### Work request
From the entries below, copy exactly the lines from the one that contains "capacitados garantem que os" through the one that contains "buscar ajuda é fundamental. Esses", both included, and only those.

### Records supplied
______

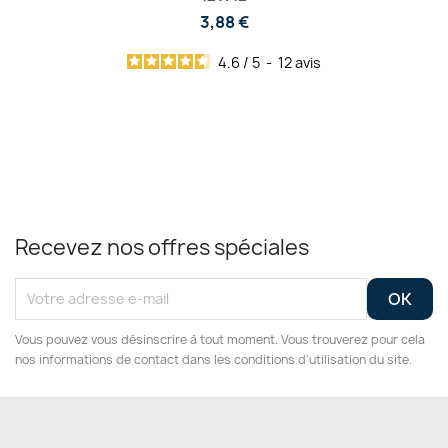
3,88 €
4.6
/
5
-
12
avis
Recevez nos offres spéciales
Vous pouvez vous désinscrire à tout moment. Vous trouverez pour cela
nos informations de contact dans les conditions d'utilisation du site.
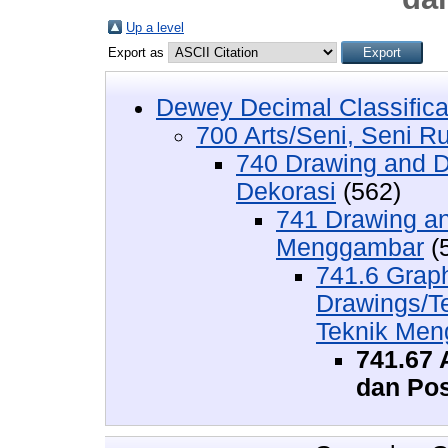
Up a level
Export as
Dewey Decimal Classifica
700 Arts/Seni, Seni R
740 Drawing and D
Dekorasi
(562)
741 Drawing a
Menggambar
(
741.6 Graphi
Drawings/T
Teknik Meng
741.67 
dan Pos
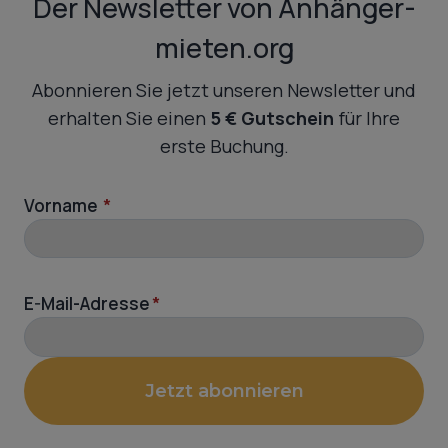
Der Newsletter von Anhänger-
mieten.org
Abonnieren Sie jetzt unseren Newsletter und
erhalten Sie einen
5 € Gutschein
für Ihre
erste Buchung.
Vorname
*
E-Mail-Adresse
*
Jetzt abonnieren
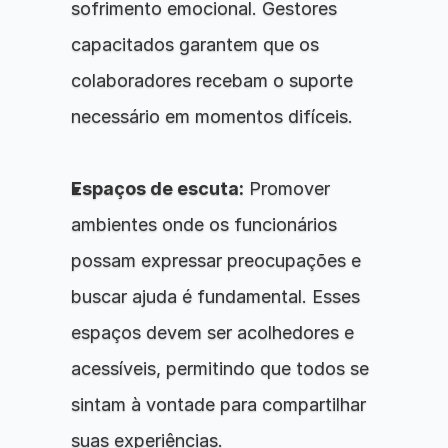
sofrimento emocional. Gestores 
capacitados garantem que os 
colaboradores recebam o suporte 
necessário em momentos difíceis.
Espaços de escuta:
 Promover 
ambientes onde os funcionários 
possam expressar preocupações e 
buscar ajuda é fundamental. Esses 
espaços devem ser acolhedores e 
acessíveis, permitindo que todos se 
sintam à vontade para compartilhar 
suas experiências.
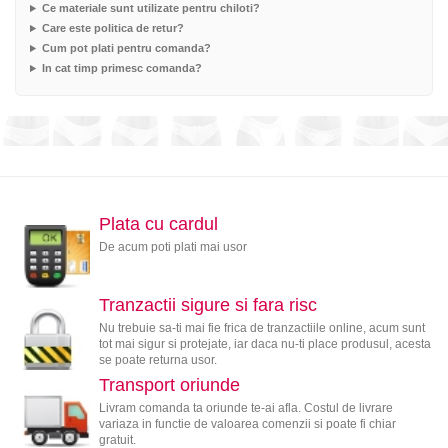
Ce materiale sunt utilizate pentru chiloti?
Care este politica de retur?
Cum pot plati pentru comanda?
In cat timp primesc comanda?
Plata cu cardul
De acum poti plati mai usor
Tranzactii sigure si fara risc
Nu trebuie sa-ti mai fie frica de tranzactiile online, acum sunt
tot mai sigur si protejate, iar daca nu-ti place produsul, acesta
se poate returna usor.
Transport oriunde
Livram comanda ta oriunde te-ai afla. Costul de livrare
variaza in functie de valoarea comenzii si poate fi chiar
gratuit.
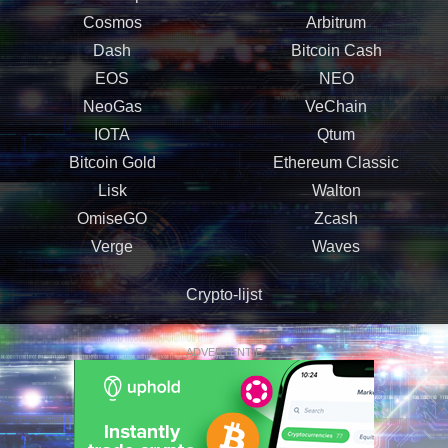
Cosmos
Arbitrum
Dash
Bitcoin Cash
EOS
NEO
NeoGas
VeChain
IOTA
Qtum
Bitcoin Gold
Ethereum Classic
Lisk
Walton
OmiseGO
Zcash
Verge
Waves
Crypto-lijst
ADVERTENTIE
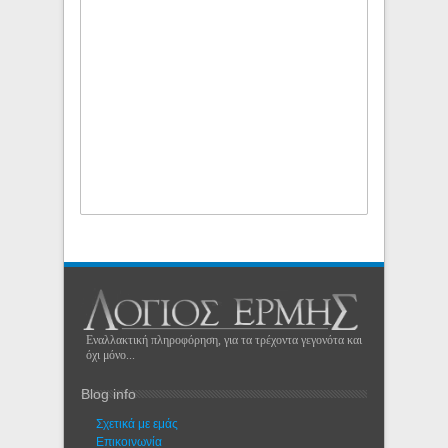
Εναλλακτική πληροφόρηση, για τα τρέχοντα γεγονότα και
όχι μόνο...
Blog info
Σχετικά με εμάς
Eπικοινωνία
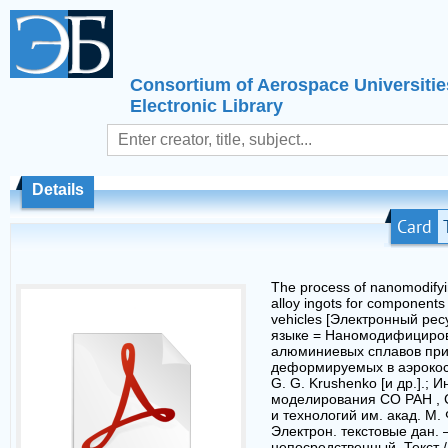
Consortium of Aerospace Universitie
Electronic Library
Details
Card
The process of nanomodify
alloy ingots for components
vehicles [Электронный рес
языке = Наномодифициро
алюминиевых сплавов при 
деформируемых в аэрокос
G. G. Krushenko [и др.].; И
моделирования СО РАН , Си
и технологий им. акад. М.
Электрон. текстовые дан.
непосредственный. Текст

______

### Result for this exercise
capacitados garantem que os 
colaboradores recebam o suporte 
necessário em momentos difíceis.
Espaços de escuta:
 Promover 
ambientes onde os funcionários 
possam expressar preocupações e 
buscar ajuda é fundamental. Esses 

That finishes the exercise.